I didn't have a good answer. Maybe because she was the first person in two weeks who'd told me the truth. Maybe because I was so tired of death that saving one life felt like redemption. Maybe because looking into her eyes, I saw the same horror and disgust I felt every time I looked in a mirror.
"Because someone has to stop being a monster," I said finally. "Might as well be me."
For the first time, Ashira looked at me like I was a person instead of an enemy.
"You'll die for protecting me," she said quietly. "Your people will call you a traitor."
"They already want me dead."
"Then we're both corpses waiting for execution." She closed her eyes. "At least I'll have company."
I left the tent as the guards changed shifts. No one questioned me. I was just the junior officer doing his job.
But I couldn't sleep.
I lay in my cot, staring at nothing, Ashira's words echoing in my mind. Your people are the monsters.
Tom's voice came from the darkness. "You talked to her."
"Yeah."
"What did she say?"
I told him everything. Every word. Every accusation. Every piece of evidence that lined up perfectly with what we'd witnessed.
When I finished, silence hung between us.
"So what do we do?" Tom finally asked.
Before I could answer, shouts erupted outside.
We scrambled out of the tent. The entire camp was gathering at the command post, where Captain Markus stood on a platform, looking pleased with himself.
"ATTENTION!" he bellowed. "Tomorrow we execute the orc prisoner! Public execution at dawn! Every soldier will attend to witness what happens to our enemies!"
My heart stopped.
"But I claimed her for questioning—" I started.

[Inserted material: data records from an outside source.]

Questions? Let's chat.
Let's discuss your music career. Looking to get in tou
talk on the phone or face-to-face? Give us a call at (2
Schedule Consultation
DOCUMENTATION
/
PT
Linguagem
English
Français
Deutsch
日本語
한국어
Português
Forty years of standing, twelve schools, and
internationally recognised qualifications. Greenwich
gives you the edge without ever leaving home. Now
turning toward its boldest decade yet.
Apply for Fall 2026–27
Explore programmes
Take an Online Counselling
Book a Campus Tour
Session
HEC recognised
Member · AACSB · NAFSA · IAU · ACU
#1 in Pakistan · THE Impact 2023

Markus's eyes found mine across the crowd. "Orders from High Command. No prisoners. She hangs at sunrise." His smile was cruel. "Unless someone objects?"

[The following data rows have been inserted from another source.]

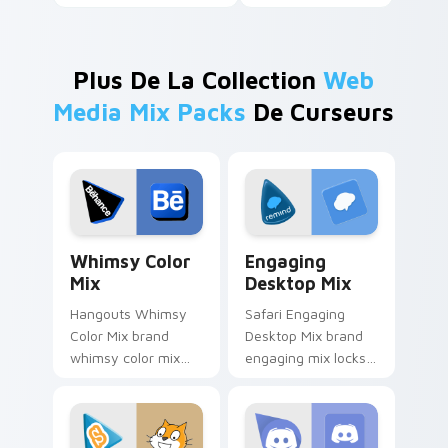
Plus De La Collection
Web
Media Mix Packs
De Curseurs
Whimsy Color Mix custom cursor pack preview for
Engaging Desktop Mix cust
Whimsy Color
Engaging
Mix
Desktop Mix
Hangouts Whimsy
Safari Engaging
Color Mix brand
Desktop Mix brand
whimsy color mix
engaging mix locks
guides your pointer
packs for engaging
with introducing the
desktops is a
enchanting
designed brightens
brightens your
your platform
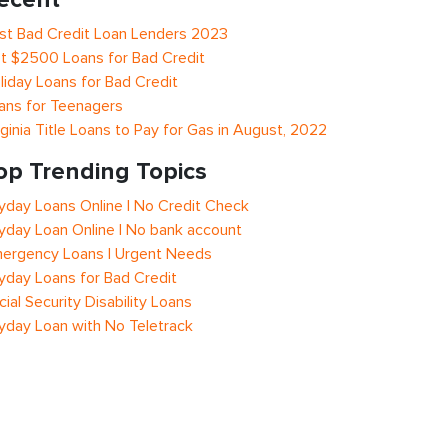
st Bad Credit Loan Lenders 2023
t $2500 Loans for Bad Credit
liday Loans for Bad Credit
ans for Teenagers
rginia Title Loans to Pay for Gas in August, 2022
op Trending Topics
yday Loans Online | No Credit Check
yday Loan Online | No bank account
ergency Loans | Urgent Needs
yday Loans for Bad Credit
cial Security Disability Loans
yday Loan with No Teletrack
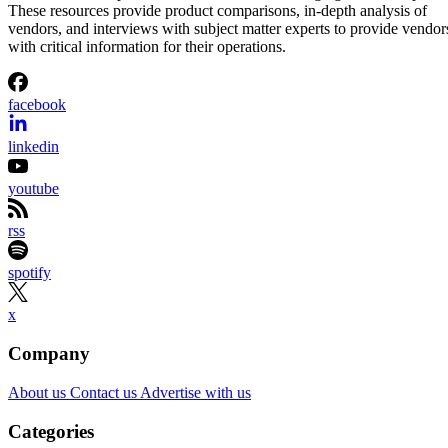
These resources provide product comparisons, in-depth analysis of
vendors, and interviews with subject matter experts to provide vendor
with critical information for their operations.
facebook
linkedin
youtube
rss
spotify
x
Company
About us
Contact us
Advertise with us
Categories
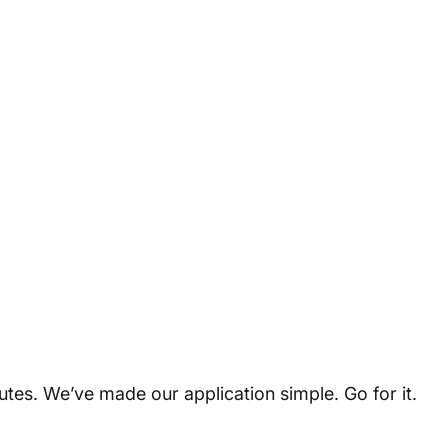
utes. We’ve made our application simple. Go for it.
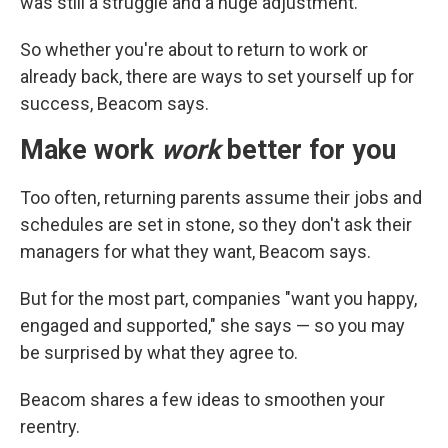
was still a struggle and a huge adjustment.
So whether you're about to return to work or
already back, there are ways to set yourself up for
success, Beacom says.
Make work
work
better for you
Too often, returning parents assume their jobs and
schedules are set in stone, so they don't ask their
managers for what they want, Beacom says.
But for the most part, companies "want you happy,
engaged and supported," she says — so you may
be surprised by what they agree to.
Beacom shares a few ideas to smoothen your
reentry.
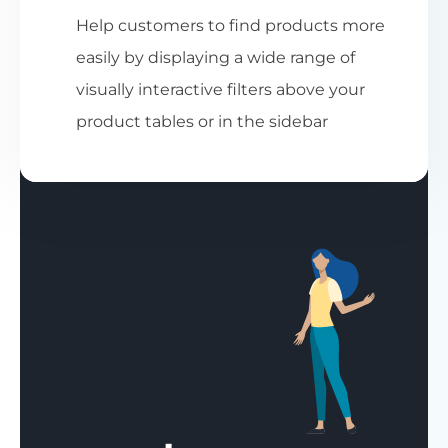
Help customers to find products more
easily by displaying a wide range of
visually interactive filters above your
product tables or in the sidebar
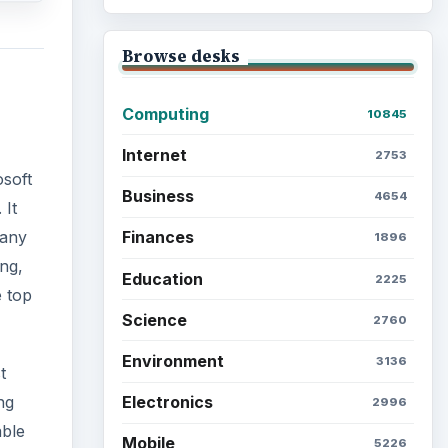
Browse desks
Computing
10845
Internet
2753
osoft
Business
4654
 It
Finances
many
1896
ng,
Education
2225
e top
Science
2760
Environment
3136
t
Electronics
ng
2996
able
Mobile
5226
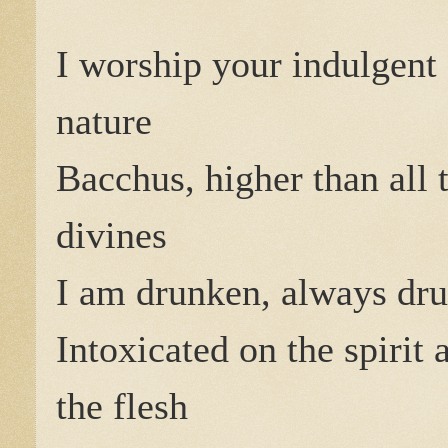
I worship your indulgent
nature
Bacchus, higher than all 
divines
I am drunken, always dr
Intoxicated on the spirit 
the flesh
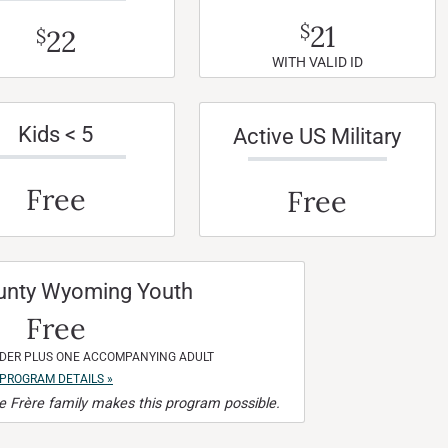
21
$
22
$
WITH VALID ID
Kids < 5
Active US Military
Free
Free
unty Wyoming Youth
Free
NDER PLUS ONE ACCOMPANYING ADULT
PROGRAM DETAILS »
 Frère family makes this program possible.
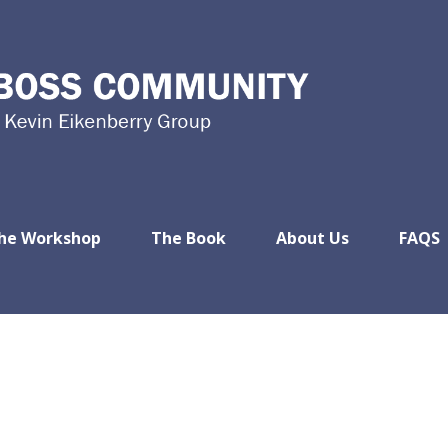
he Workshop
The Book
About Us
FAQS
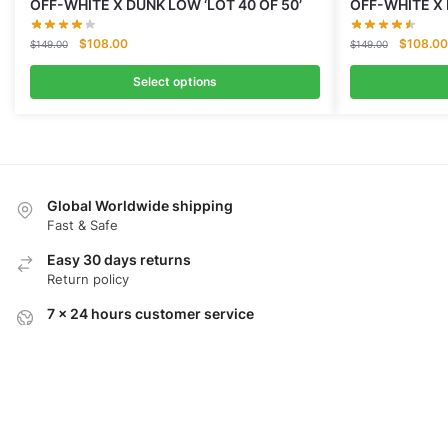
OFF-WHITE X DUNK LOW ‘LOT 40 OF 50’
OFF-WHITE X 
Original
Current
Original
$
108.00
$
108.00
$
149.00
$
149.00
price
price
price
was:
is:
was:
Select options
$149.00.
$108.00.
$149.00
Global Worldwide shipping
Fast & Safe
Easy 30 days returns
Return policy
7 x 24 hours customer service
Quick reply within 3 minutes
100% Secure Checkout
Secure payment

It was a trap. A test. If I objected, I'd be marked as a traitor in front of everyone.
But if I stayed silent, Ashira died.
And I'd become exactly what I hated—someone who let innocent people die to save himself.
Tom grabbed my arm. "Kael, don't. He's baiting you."
I knew. Of course I knew.
But I also knew that if I let Ashira die without fighting for her, I'd be dead inside anyway.
The question wasn't whether to act.
It was how to save her without getting us both killed.
I had twelve hours to figure it out.